Hmm, this is rather tricky with the current flow of things;
p9_client_version() has multiple uses for that msize field.
Basically what happens is:
- init client struct, set clip msize to mount option/transport-specific
max
- p9_client_version() uses current c->msize to send a suggested value
to the server
- p9_client_rpc() uses current c->msize to allocate that first rpc,
this is pretty much hard-coded and will be quite intrusive to make an
exception for
- p9_client_version() looks at the msize the server suggested and clips
c->msize if the reply's is smaller than c->msize
I kind of agree it'd be nice to remove that check being done all the
time for just startup, but I don't see how to do this easily with the
current code.
Making p9_client_version take an extra argument would be easy but we'd
need to actually hardcode in p9_client_rpc that "if the message type is
TVERSION then use [page size or whatever] for allocation" and that kinds
of kills the point... The alternative being having p9_client_rpc takes
the actual size as argument itself but this once again is pretty
intrusive even if it could be done mechanically...
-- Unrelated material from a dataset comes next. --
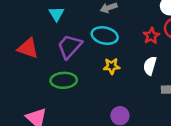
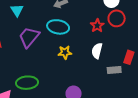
green ellipse: (64, 80) -> (27, 83), moved

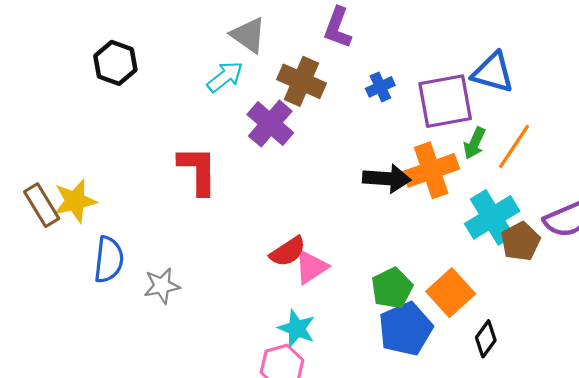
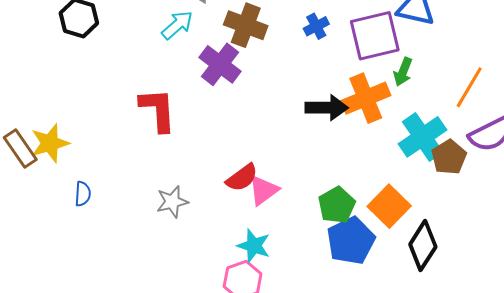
orange line: (514, 146) -> (469, 87), moved
blue semicircle: (109, 260) -> (83, 194), size x0.6
gray star: (162, 286) -> (172, 202), moved
black diamond: (486, 339) -> (423, 246), size x1.5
I'll think about this some more
> > +void p9_fcall_free(struct p9_client *c, struct p9_fcall *fc)
> > +{
> > + /* sdata can be NULL for interrupted requests in trans_rdma,
> > + * and kmem_cache_free does not do NULL-check for us
> > + */
> > + if (unlikely(!fc->sdata))
> > + return;
> > +
> > + if (c->fcall_cache && fc->capacity == c->msize)
> > + kmem_cache_free(c->fcall_cache, fc->sdata);
> > + else
> > + kfree(fc->sdata);
> > +}
>
> Is it possible for fcall_cache to be allocated before fcall_free is
> called? I'm concerned we might do this:
>
> allocate message A
> allocate message B
> receive response A
> allocate fcall_cache
> receive response B
>
> and then we'd call kmem_cache_free() for something allocated by kmalloc(),
> which works with slab and slub, but doesn't work with slob (alas).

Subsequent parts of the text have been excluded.